Anyone have any ideas on that?

Thanx.

Answers

  • Barbara Boehmer
    Barbara Boehmer Member Posts: 4,625 Gold Trophy
    edited Jul 25, 2017 9:00PM

    Are you using a lexer with index_stems?  The following demonstrates the results including INS without such a lexer, then the results without INS using a lexer with index_stems, which also produces the type 9 tokens.
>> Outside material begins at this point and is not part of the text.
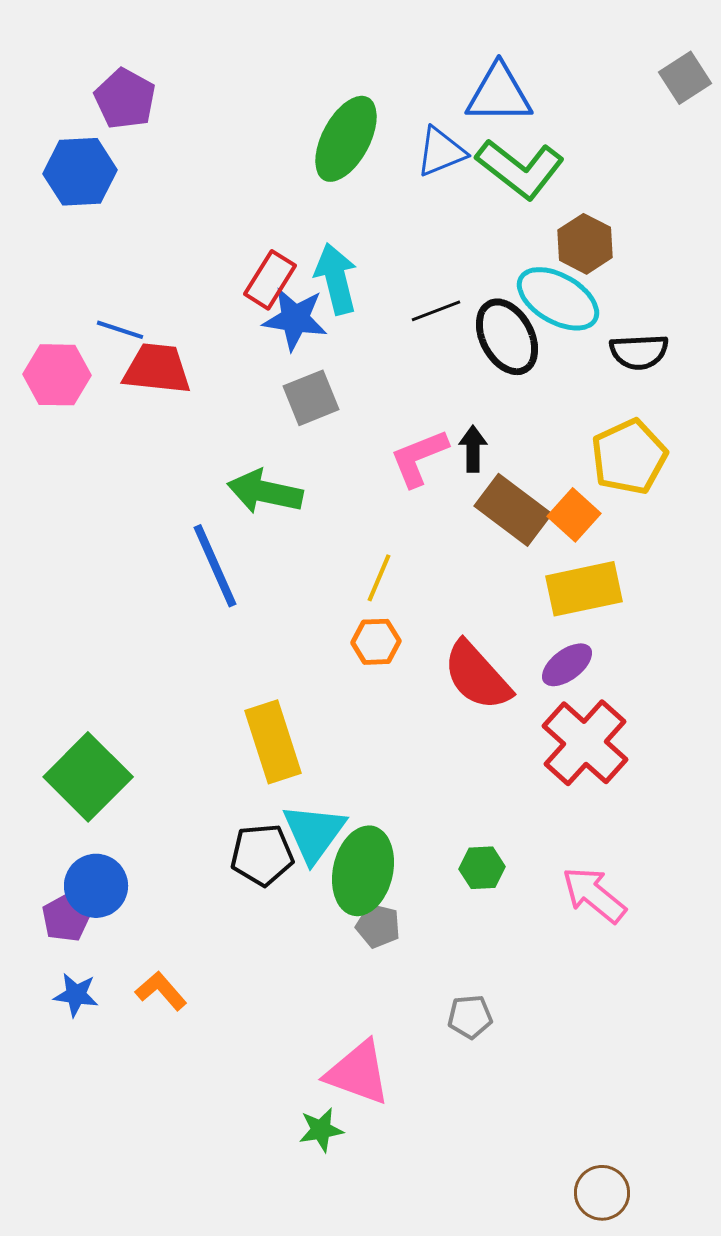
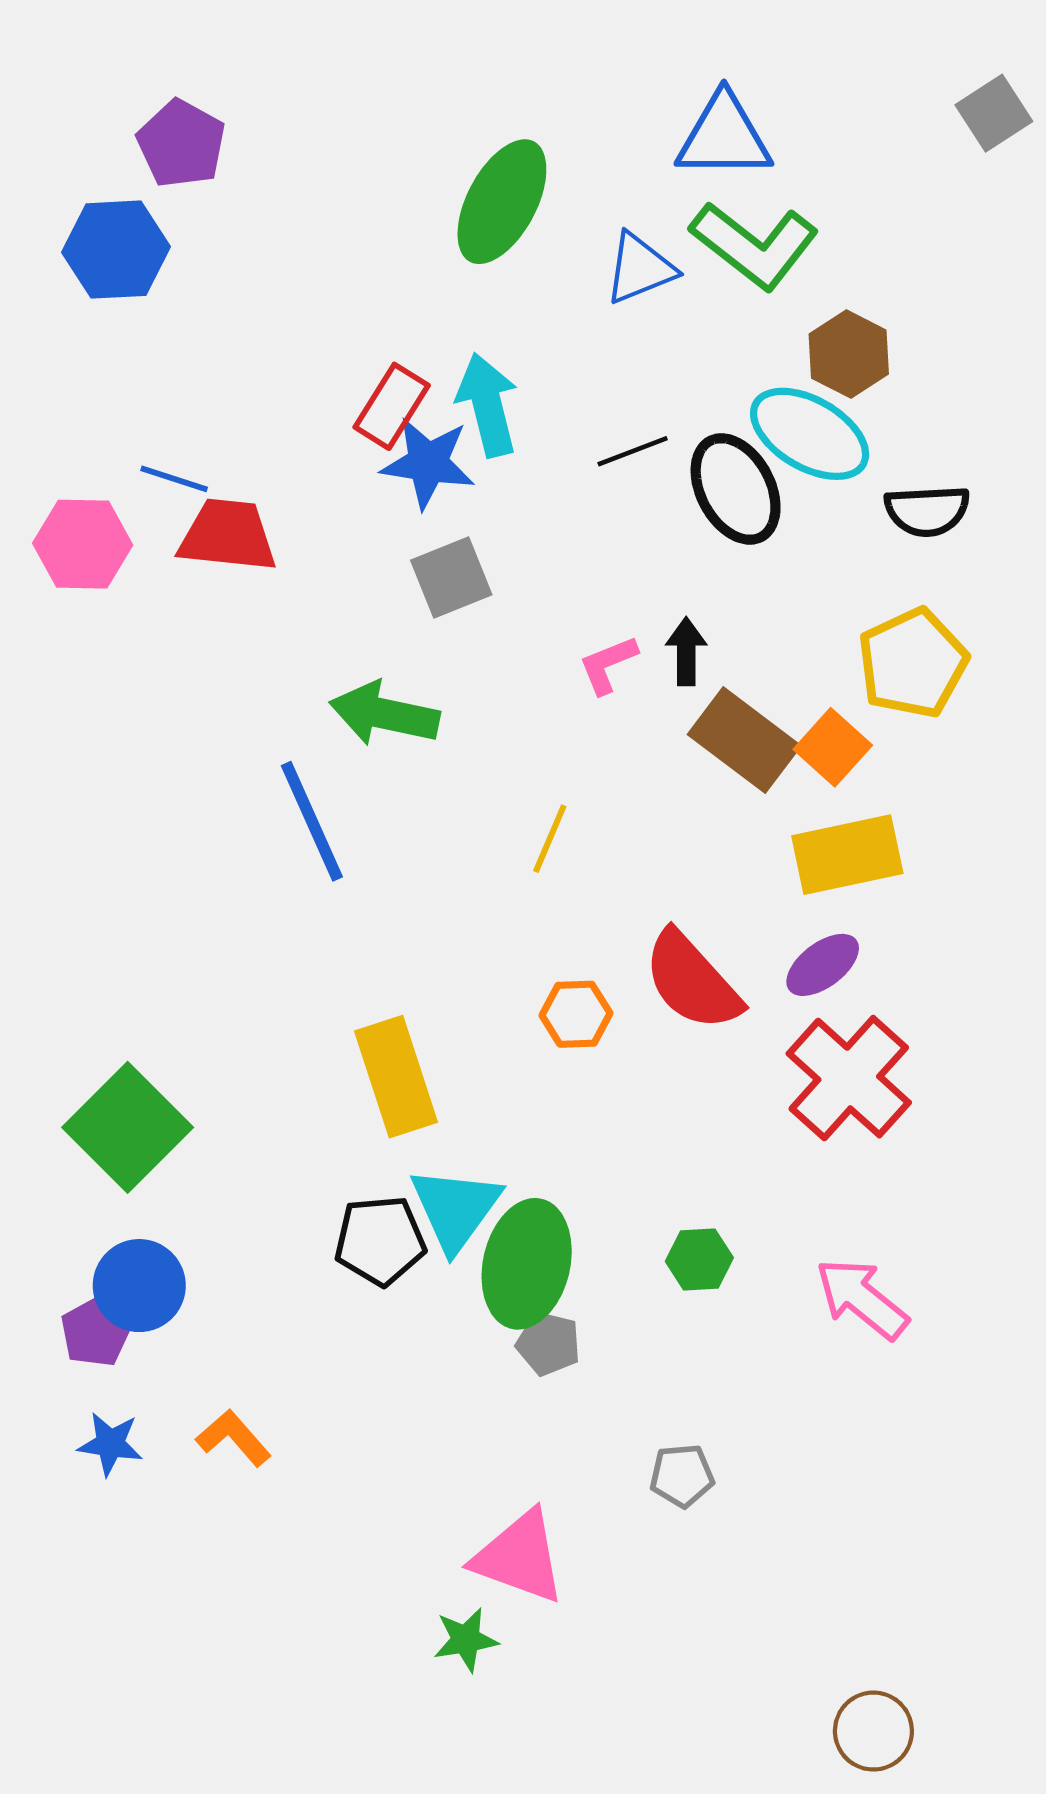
blue triangle: (441, 152) -> (640, 268), moved
pink L-shape: (419, 458) -> (608, 665), size x0.7
orange hexagon: (376, 642) -> (576, 1014), moved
    [email protected]_12.1.0.2.0> -- test environment:
    [email protected]_12.1.0.2.0> select banner from v$version
      2  /

    BANNER
    --------------------------------------------------------------------------------
    Oracle Database 12c Enterprise Edition Release 12.1.0.2.0 - 64bit Production
    PL/SQL Release 12.1.0.2.0 - Production
    CORE 12.1.0.2.0 Production
    TNS for 64-bit Windows: Version 12.1.0.2.0 - Production
    NLSRTL Version 12.1.0.2.0 - Production

    5 rows selected.

    [email protected]_12.1.0.2.0> create table pcs (srch_string varchar2(30))
      2  /

    Table created.

    [email protected]_12.1.0.2.0> insert all
      2  into pcs values ('INSPECTOR')
      3  into pcs values ('INSPECTORS')
      4  into pcs values ('INS')
      5  into pcs values ('SOMETHING')
      6  select * from dual
      7  /

    4 rows created.

    [email protected]_12.1.0.2.0> -- without lexer using index_stems:
    [email protected]_12.1.0.2.0> create index test_idx on pcs (srch_string) indextype is ctxsys.context
      2  /

    Index created.

    [email protected]_12.1.0.2.0> select token_type, token_text from dr$test_idx$i
      2  /

    TOKEN_TYPE TOKEN_TEXT
    ---------- ----------------------------------------------------------------
            0 INS
            0 INSPECTOR
            0 INSPECTORS
            0 SOMETHING

    4 rows selected.

    [email protected]_12.1.0.2.0> select * from pcs
      2  where  contains(pcs.srch_string,'${INSPECTOR}',1) > 0
      3  /

    SRCH_STRING
    ------------------------------
    INSPECTOR
    INSPECTORS
    INS

    3 rows selected.

    [email protected]_12.1.0.2.0> -- with lexer using index_stems:
    [email protected]_12.1.0.2.0> drop index test_idx
      2  /

    Index dropped.

    [email protected]_12.1.0.2.0> begin
      2    ctxsys.ctx_ddl.create_preference ('test_lex', 'basic_lexer');
      3    ctxsys.ctx_ddl.set_attribute ('test_lex', 'index_stems', 'ENGLISH');
      4  end;
      5  /

    PL/SQL procedure successfully completed.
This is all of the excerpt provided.